October 24, 2025

The Mamdani Moment

Robert Reich - The only upside to living through this dark time is it pushes us to rethink and perhaps totally remake things we once thought immutable.

Like the Democratic Party.

In case you hadn’t noticed, the current Democratic Party is dysfunctional if not dead.

Better dysfunctional than a fascist cult like the Trump Republican Party. But if there was ever a time when America needed a strong, vibrant Democratic Party, it’s now. And we don’t have one.

The brightest light in the Democratic Party is Zohran Mamdani, the 34-year-old member of the New York State Assembly who has a good chance of being elected the next mayor of New York City when New Yorkers go to the polls a week from Tuesday.

Mamdani is talking about what matters to most voters — the cost living. He says New York should be affordable to everyone.

He’s addressing the problems New Yorkers discuss over their kitchen tables. He’s not debating “Trumpism” or “capitalism” or “Democratic socialism.” He’s not offering a typical Democratic “10-point plan” with refundable tax credits that no one understands.

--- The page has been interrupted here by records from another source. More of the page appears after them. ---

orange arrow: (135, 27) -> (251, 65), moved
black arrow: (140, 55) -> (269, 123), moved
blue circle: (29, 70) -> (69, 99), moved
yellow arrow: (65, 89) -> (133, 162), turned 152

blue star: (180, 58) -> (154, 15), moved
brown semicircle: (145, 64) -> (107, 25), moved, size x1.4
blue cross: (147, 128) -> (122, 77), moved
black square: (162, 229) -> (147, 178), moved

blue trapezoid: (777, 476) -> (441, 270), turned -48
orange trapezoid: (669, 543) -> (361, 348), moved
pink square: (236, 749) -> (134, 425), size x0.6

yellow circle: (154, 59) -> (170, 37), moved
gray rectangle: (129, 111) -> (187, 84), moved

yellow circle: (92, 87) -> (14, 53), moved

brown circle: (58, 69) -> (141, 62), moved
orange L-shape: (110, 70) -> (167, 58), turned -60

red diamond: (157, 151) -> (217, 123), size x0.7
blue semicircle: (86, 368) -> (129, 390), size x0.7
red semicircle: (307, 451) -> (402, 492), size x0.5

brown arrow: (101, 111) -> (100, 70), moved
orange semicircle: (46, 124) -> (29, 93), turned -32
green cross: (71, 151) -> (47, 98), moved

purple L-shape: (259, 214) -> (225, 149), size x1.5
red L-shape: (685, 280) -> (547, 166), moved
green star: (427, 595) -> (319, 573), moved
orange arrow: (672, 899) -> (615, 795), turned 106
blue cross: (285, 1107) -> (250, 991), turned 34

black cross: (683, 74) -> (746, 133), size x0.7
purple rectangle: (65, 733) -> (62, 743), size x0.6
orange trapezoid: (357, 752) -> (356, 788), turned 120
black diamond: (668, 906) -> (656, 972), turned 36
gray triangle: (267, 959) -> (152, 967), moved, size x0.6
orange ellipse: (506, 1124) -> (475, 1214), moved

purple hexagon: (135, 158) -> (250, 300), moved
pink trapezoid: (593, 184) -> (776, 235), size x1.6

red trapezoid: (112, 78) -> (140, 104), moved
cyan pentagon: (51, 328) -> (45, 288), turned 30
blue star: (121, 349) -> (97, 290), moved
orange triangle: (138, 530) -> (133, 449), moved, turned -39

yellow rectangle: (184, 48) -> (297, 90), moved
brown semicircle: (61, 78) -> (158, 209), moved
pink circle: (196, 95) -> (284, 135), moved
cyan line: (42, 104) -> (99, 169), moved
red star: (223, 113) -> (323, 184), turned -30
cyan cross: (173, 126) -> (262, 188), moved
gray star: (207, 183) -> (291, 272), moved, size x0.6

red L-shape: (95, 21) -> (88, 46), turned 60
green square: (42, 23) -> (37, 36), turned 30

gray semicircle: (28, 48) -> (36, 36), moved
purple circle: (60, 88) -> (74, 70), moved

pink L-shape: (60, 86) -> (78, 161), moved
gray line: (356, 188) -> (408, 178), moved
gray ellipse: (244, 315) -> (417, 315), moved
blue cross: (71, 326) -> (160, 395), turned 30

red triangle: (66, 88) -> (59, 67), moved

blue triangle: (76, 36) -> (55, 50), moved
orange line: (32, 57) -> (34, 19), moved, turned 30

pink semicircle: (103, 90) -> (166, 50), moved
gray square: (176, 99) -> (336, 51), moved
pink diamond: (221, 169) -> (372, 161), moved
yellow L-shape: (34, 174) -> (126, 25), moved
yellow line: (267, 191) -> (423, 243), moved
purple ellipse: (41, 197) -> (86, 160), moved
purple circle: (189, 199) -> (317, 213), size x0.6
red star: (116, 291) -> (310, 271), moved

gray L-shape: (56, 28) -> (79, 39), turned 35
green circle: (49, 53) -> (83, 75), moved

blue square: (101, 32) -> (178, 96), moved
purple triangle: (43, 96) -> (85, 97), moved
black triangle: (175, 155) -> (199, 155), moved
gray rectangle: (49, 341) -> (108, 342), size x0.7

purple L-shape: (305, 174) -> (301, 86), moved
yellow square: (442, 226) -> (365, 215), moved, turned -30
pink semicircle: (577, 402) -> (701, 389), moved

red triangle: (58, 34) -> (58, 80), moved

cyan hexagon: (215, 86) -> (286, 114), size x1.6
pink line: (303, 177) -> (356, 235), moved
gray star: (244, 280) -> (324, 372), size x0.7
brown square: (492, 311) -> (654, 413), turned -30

He’s proposing a few easy-to-understand things — free buses, free childcare, a four-year rent freeze for some two million residents, and a $30 minimum wage. He’s aiming to do what Franklin D. Roosevelt did in the 1930s — fix it.

You may not agree with all his proposals (I don’t) but they’re understandable. And if they don’t work, I expect that, like FDR, he’ll try something else.

The clincher for me is he’s inspiring a new generation of young people. He’s got them excited about politics. (My seventeen-year-old granddaughter is spending her weekends knocking on doors for him, as are her friends.)